Often the question for the artists is, "What do you do?"—meaning the viewer needs the world wrapped up in a tight little bow labeled watercolor, painter, sculptor, or something equally vague and understanding. Christian Brown is not one of those artists. His high level of craftsmanship paired with his delicate and intellectual whimsy brings a viewer in and then makes them stay there.

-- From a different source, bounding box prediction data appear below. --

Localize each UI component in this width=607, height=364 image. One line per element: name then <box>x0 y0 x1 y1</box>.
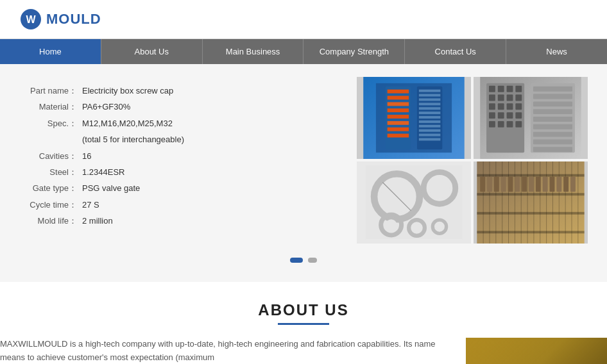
about-image <box>466 338 607 364</box>
svg-rect-97 <box>529 177 534 192</box>
svg-rect-25 <box>419 138 440 141</box>
page-wrapper: W MOULD Home About Us Main Business Comp… <box>0 0 607 364</box>
svg-rect-42 <box>498 112 504 119</box>
label-spec: Spec.： <box>19 116 77 131</box>
svg-rect-11 <box>388 121 409 125</box>
product-row-spec-cont: (total 5 for interchangeable) <box>19 132 338 147</box>
nav-item-contact[interactable]: Contact Us <box>405 39 506 64</box>
svg-rect-55 <box>533 132 572 137</box>
nav-item-home[interactable]: Home <box>0 39 101 64</box>
nav-bar: Home About Us Main Business Company Stre… <box>0 39 607 64</box>
product-img-mold1 <box>357 77 471 159</box>
value-gatetype: PSG valve gate <box>82 181 140 195</box>
mold1-svg <box>357 77 471 159</box>
svg-rect-57 <box>533 147 572 152</box>
svg-rect-99 <box>543 177 548 192</box>
product-row-steel: Steel： 1.2344ESR <box>19 165 338 179</box>
svg-rect-51 <box>533 101 572 106</box>
nav-item-company-strength[interactable]: Company Strength <box>304 39 405 64</box>
svg-rect-92 <box>494 177 499 192</box>
svg-rect-53 <box>533 117 572 122</box>
svg-rect-40 <box>515 103 522 110</box>
product-row-cavities: Cavities： 16 <box>19 149 338 163</box>
nav-item-news[interactable]: News <box>506 39 607 64</box>
label-cavities: Cavities： <box>19 149 77 163</box>
svg-rect-17 <box>419 103 440 105</box>
product-row-partname: Part name： Electricity box screw cap <box>19 83 338 98</box>
product-row-moldlife: Mold life： 2 million <box>19 213 338 228</box>
svg-rect-49 <box>533 87 572 92</box>
product-section: Part name： Electricity box screw cap Mat… <box>19 77 588 250</box>
svg-rect-6 <box>388 90 409 94</box>
value-cavities: 16 <box>82 149 91 163</box>
svg-rect-13 <box>388 134 409 138</box>
nav-item-main-business[interactable]: Main Business <box>203 39 304 64</box>
svg-rect-103 <box>570 177 576 192</box>
about-title: ABOUT US <box>0 301 607 319</box>
label-steel: Steel： <box>19 165 77 179</box>
about-content: MAXWILLMOULD is a high-tech company with… <box>0 338 607 364</box>
svg-rect-52 <box>533 109 572 114</box>
product-img-mold2 <box>474 77 588 159</box>
svg-rect-101 <box>556 177 561 192</box>
value-material: PA6+GF30% <box>82 99 130 114</box>
svg-rect-16 <box>419 98 440 101</box>
carousel-dots <box>19 258 588 263</box>
svg-point-68 <box>436 224 443 231</box>
svg-rect-87 <box>477 193 584 195</box>
svg-rect-56 <box>533 139 572 144</box>
svg-rect-32 <box>515 86 522 92</box>
svg-rect-94 <box>508 177 513 192</box>
svg-rect-22 <box>419 125 440 128</box>
svg-rect-36 <box>515 95 522 101</box>
about-text: MAXWILLMOULD is a high-tech company with… <box>0 338 453 364</box>
product-row-cycletime: Cycle time： 27 S <box>19 197 338 212</box>
svg-rect-47 <box>507 121 513 128</box>
svg-rect-89 <box>477 231 584 233</box>
value-spec-cont: (total 5 for interchangeable) <box>82 132 184 147</box>
product-row-spec: Spec.： M12,M16,M20,M25,M32 <box>19 116 338 131</box>
label-cycletime: Cycle time： <box>19 197 77 212</box>
svg-rect-15 <box>419 94 440 97</box>
svg-rect-7 <box>388 96 409 100</box>
rings-svg <box>363 165 465 239</box>
logo-text: MOULD <box>46 11 101 28</box>
svg-rect-12 <box>388 128 409 131</box>
carousel-dot-2[interactable] <box>308 258 317 263</box>
svg-rect-54 <box>533 124 572 129</box>
svg-rect-33 <box>489 95 495 101</box>
about-section: ABOUT US MAXWILLMOULD is a high-tech com… <box>0 282 607 364</box>
svg-rect-45 <box>489 121 495 128</box>
product-details: Part name： Electricity box screw cap Mat… <box>19 77 338 236</box>
header: W MOULD <box>0 0 607 39</box>
about-underline <box>278 323 329 325</box>
svg-rect-8 <box>388 102 409 106</box>
svg-rect-91 <box>487 177 492 192</box>
svg-rect-37 <box>489 103 495 110</box>
product-table: Part name： Electricity box screw cap Mat… <box>19 83 338 229</box>
svg-point-66 <box>413 224 420 232</box>
logo-area: W MOULD <box>19 8 101 31</box>
svg-point-64 <box>386 220 397 231</box>
svg-rect-38 <box>498 103 504 110</box>
svg-rect-31 <box>507 86 513 92</box>
svg-text:W: W <box>26 14 36 25</box>
carousel-dot-1[interactable] <box>290 258 303 263</box>
svg-rect-14 <box>419 90 440 92</box>
svg-rect-86 <box>477 174 584 177</box>
svg-rect-90 <box>480 177 485 192</box>
nav-item-about[interactable]: About Us <box>101 39 203 64</box>
product-row-material: Material： PA6+GF30% <box>19 99 338 114</box>
svg-rect-18 <box>419 107 440 110</box>
mold2-svg <box>474 77 588 159</box>
svg-rect-30 <box>498 86 504 92</box>
svg-rect-100 <box>550 177 555 192</box>
label-moldlife: Mold life： <box>19 213 77 228</box>
svg-rect-34 <box>498 95 504 101</box>
svg-rect-44 <box>515 112 522 119</box>
product-images <box>357 77 588 244</box>
wm-logo-icon: W <box>19 8 42 31</box>
value-steel: 1.2344ESR <box>82 165 125 179</box>
value-partname: Electricity box screw cap <box>82 83 173 98</box>
product-img-parts <box>474 161 588 244</box>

Next month, Brown will open his second exhibition in Bend in the last two years, his previous at the Central Oregon Community College Pence Pinckney Gallery. This show, titled "The Hidden Hypotenuse," is an eclectic mix of copper masks, tools, tapestry, drawings, prints and more in his series of "Unpainted Paintings," in which he uses wood and metal to create elaborate designs he planned to pour paint into. But then he decided to not put the paint into them. "It was like I needed to get out of my own way to allow this work to be beautiful as it was," he says. Now he's gone further with the formal nature of the pieces, once again exploring the visual structure of language through the abstractness of design and pattern—a lot of which was influenced by the use of old letterpress materials in the original pieces.
Brown, who moved to Bend five years ago from New York City, seems grateful and inspired by the drastic change of landscape and pace of life, with it allowing him to explore his own work, to settle into the inspirations that come when they do and following them to see where they go. This can be daunting for an artist who can put hours into their work only to have the final piece not be what they'd intended. For Brown, this is what is wonderful about this process—or as he simply puts it, "The Mystery is worth it." It's also the idea behind the show's title; perhaps the route taken was not the shortest, but it was the one that made it worth it.